Installing Python packages
pip
and conda
are the easiest ways of installing python packages and
programs as user. In both cases it is advised to use virtual environments to
separate between different workflows/projects. This makes it possible to have
multiple versions of the same package or application without problems of
conflicting dependencies.
Virtual environments
Virtual environments in Python are a nice way to compartmentalize package installation. You can have many virtual environment and we recommend that you at least have one for each disparate experiment. One additional benefit of this setup is that it allows other researchers to easily replicate your setup.
pip
is the main package installer for Python and included in every Python
installation. It is easy to use and can be combined with virtualenv
to manage
independent environments. These can contain different Python versions and packages.
In some cases, packages installed with pip
have problems with complex dependencies
and libraries. In this case, conda
is the better solution.
Setup and installation with pip
Users can install Python packages in a virtual Python environment. Here is how you create a virtual environment with Python:
# First load an appropriate Python module (use 'module avail Python/' to see all)
$ module load Python/3.8.6-GCCcore-10.2.0
# Create the virtual environment.
$ python -m venv my_new_pythonenv
# Activate the environment.
$ source my_new_pythonenv/bin/activate
# Install packages with pip. Here we install pandas.
$ python -m pip install pandas
After the analysis is finished the environment can be unloaded or deactivated using one of the two methods below.
Close the current terminal
Use the deactivate command
In a job script (described below), there is no need to deactivate as the environment is only active in the shell the job was running in.
For more information, have a look at the official
pip
and
virtualenv
documentations.
Note
When running software from your Python environment in a batch script, it is highly recommended to activate the environment only in the script (see below), while keeping the login environment clean when submitting the job, otherwise the environments can interfere with each other (even if they are the same).

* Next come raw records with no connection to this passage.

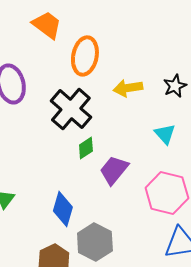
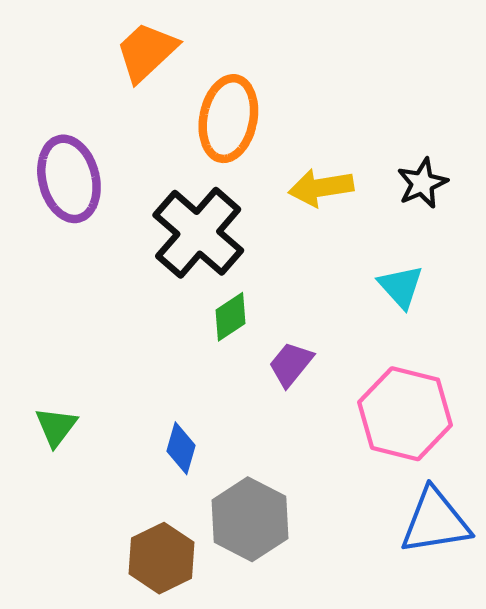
orange trapezoid: (47, 25) -> (146, 52), turned -80
purple trapezoid: (114, 170) -> (291, 364), size x0.7
blue diamond: (63, 209) -> (181, 448), size x0.7

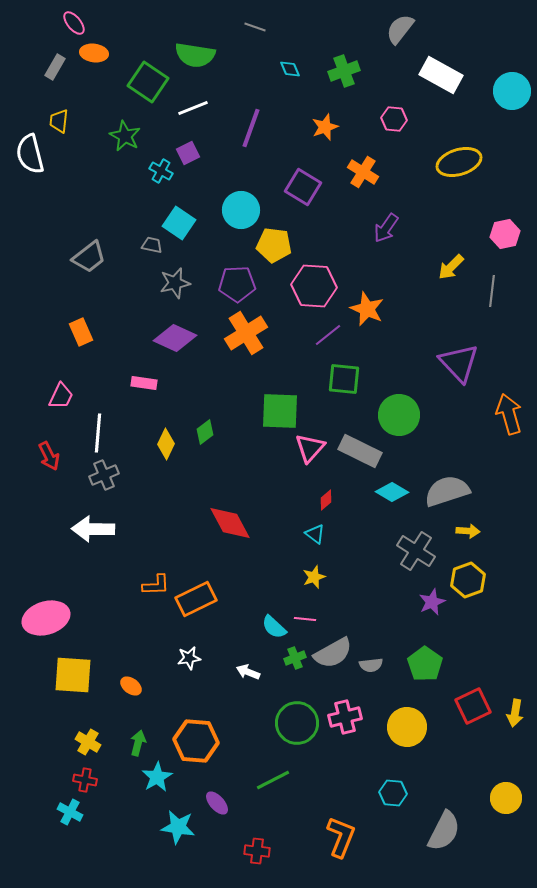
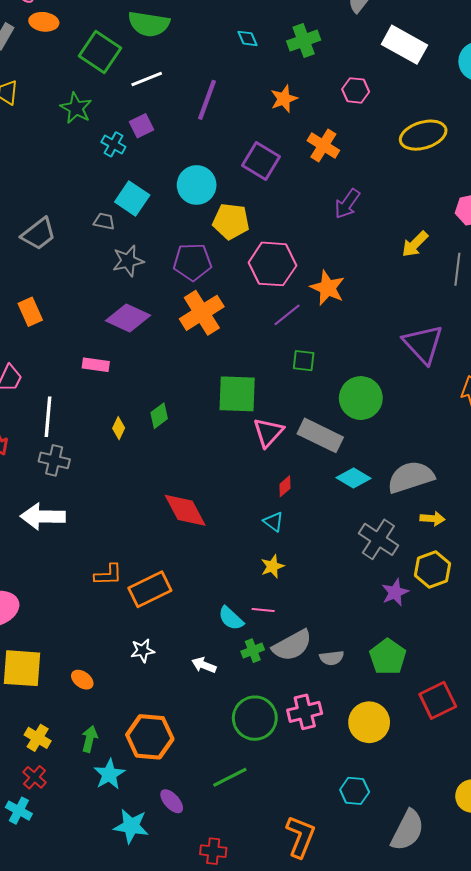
green square: (344, 379) -> (304, 361), size x0.7
yellow diamond: (166, 444) -> (119, 428), size x0.7
gray cross: (104, 475) -> (54, 460), turned 36
red cross: (85, 780) -> (34, 777), turned 30

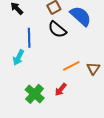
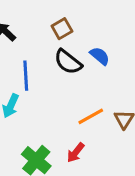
blue semicircle: (81, 16) -> (100, 56), moved, size x0.6

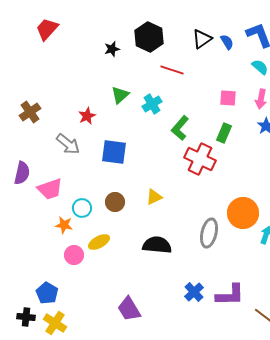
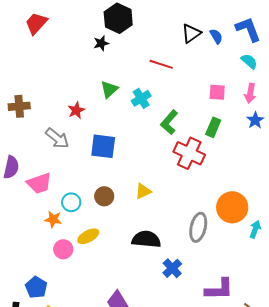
black hexagon: (149, 37) -> (118, 18), moved
brown cross: (30, 112) -> (19, 106), turned 30
blue cross: (194, 292) -> (172, 268), moved

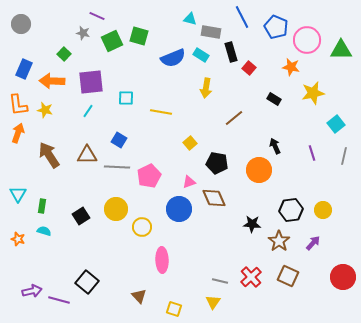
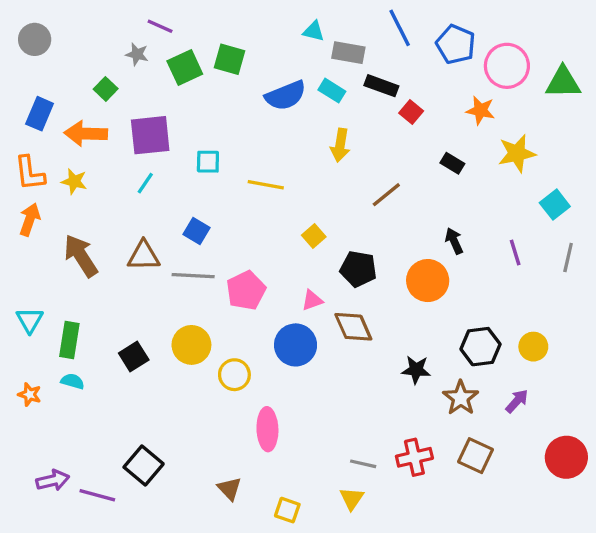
black rectangle: (231, 52) -> (381, 86), turned -54
green rectangle: (42, 206) -> (69, 340), size x1.5
red cross: (251, 277) -> (414, 457), turned 30

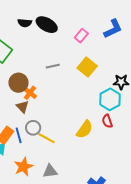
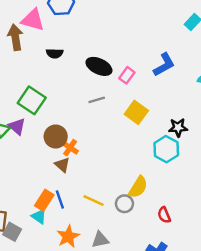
black semicircle: (25, 23) -> (55, 53), moved
black ellipse: (47, 25) -> (99, 66), moved
gray line: (53, 66) -> (97, 100), moved
red semicircle: (107, 121) -> (164, 215), moved
gray circle: (33, 128) -> (124, 204), moved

Using the virtual environment in a batch script
In a batch script you will activate the virtual environment in the same way as above. You must just load the python module first:
# Set up job environment
set -o errexit # exit on any error
set -o nounset # treat unset variables as error
# Load modules
module load Python/3.8.6-GCCcore-10.2.0
# Set the ${PS1} (needed in the source of the virtual environment for some Python versions)
export PS1=\$
# activate the virtual environment
source my_new_pythonenv/bin/activate
# execute example script
python pdexample.py
Anaconda, Miniconda & Conda
Conda (either in the form of Miniconda or Anaconda) is a combination of a package manager like pip
and a virtual environment manager like venv
. You can use it to install and manage many python and non-python packages yourself.
See Installing software with Conda for details and examples.